High

Google has urgently released a security update for the Chrome browser to patch a high-severity zero-day vulnerability actively exploited in the wild. The update pushes Chrome to version 143.0.7499.109/.110 on Windows and Mac and 143.0.7499.109 on Linux, and Google has confirmed that attackers are already leveraging this flaw, tracked internally as Issue 466192044. Because of its active exploitation, the company is urging users and IT administrators to update immediately rather than waiting for the gradual rollout.

The critical zero-day is currently under restricted disclosure, meaning Google has not revealed details about the affected component, exploitation method, or underlying weakness. This approach is standard for zero-day vulnerabilities, as releasing technical information too early could help additional threat actors craft new exploits from the patch. Google also noted that access to further details will remain limited if the bug is connected to a third-party library that other software projects rely on but have not yet patched.
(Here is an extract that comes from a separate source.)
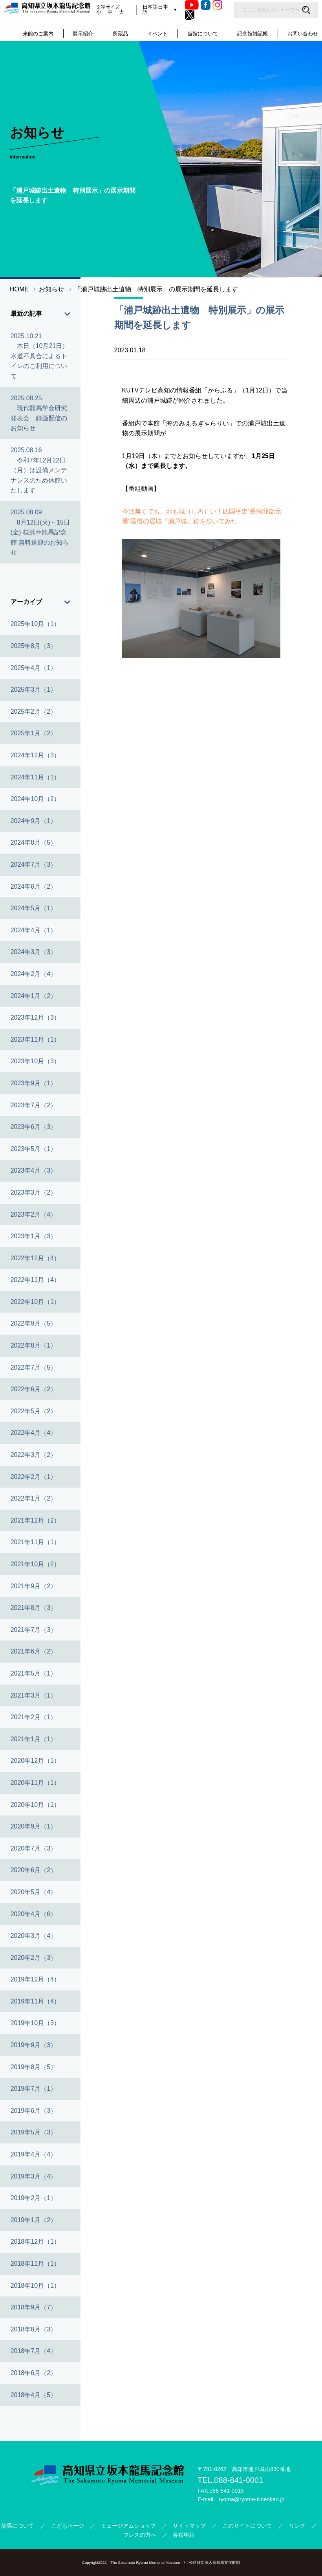 The width and height of the screenshot is (322, 2576). Describe the element at coordinates (34, 1367) in the screenshot. I see `2022年7月（5）` at that location.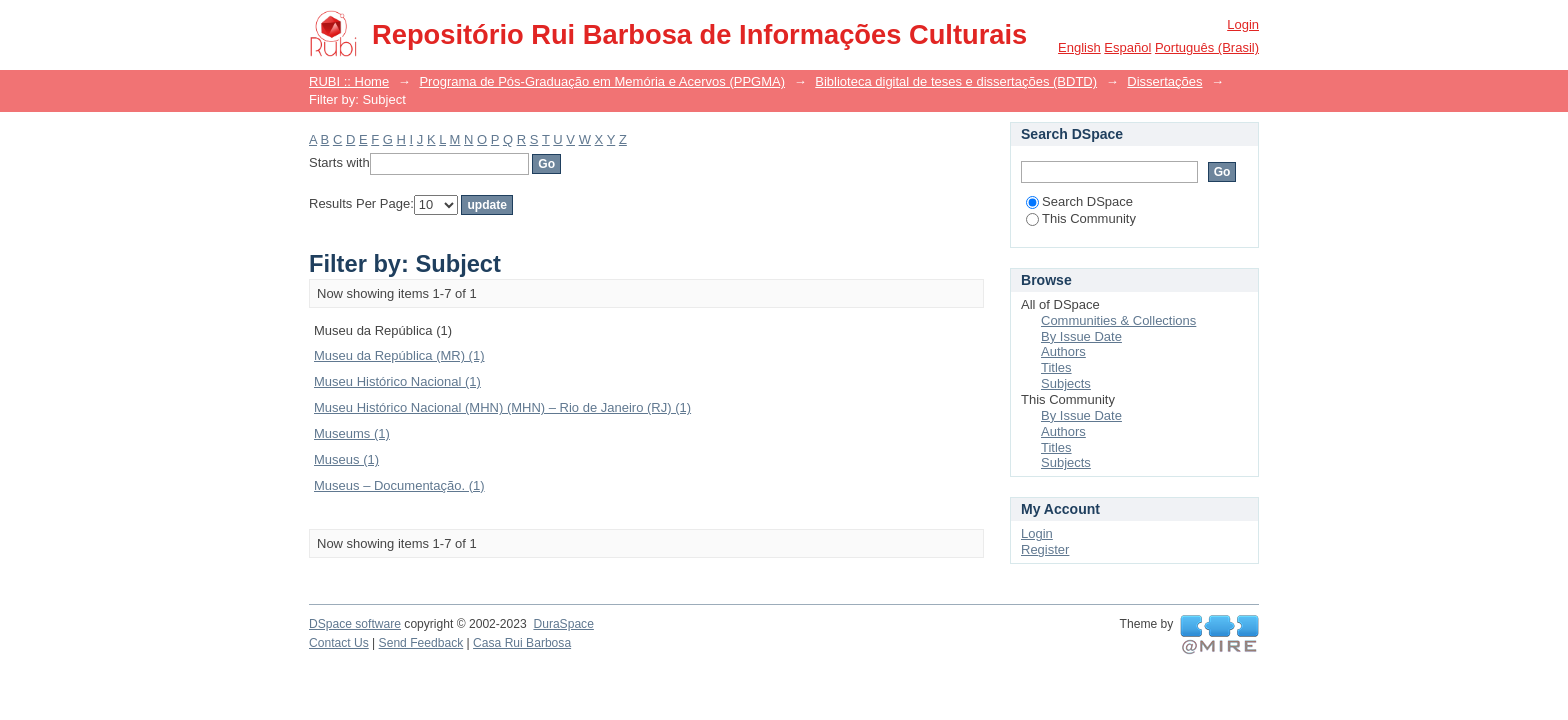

In addition to the actively exploited zero-day, the latest Chrome update includes patches for two medium-severity vulnerabilities reported by external security researchers. CVE-2025-14372, a use-after-free flaw in the Chrome Password Manager, could potentially lead to memory corruption or code execution. The second issue, CVE-2025-14373, is caused by an inappropriate implementation within the Chrome Toolbar.

To ensure protection against ongoing attacks, users should apply the update manually by navigating to Menu → Help → About Google Chrome, which triggers an automatic update check. Once downloaded, the browser requires a restart to complete installation. With an exploit already active in the wild and additional vulnerabilities addressed in this release, immediate patching is essential to maintain system security and reduce the risk of targeted compromise.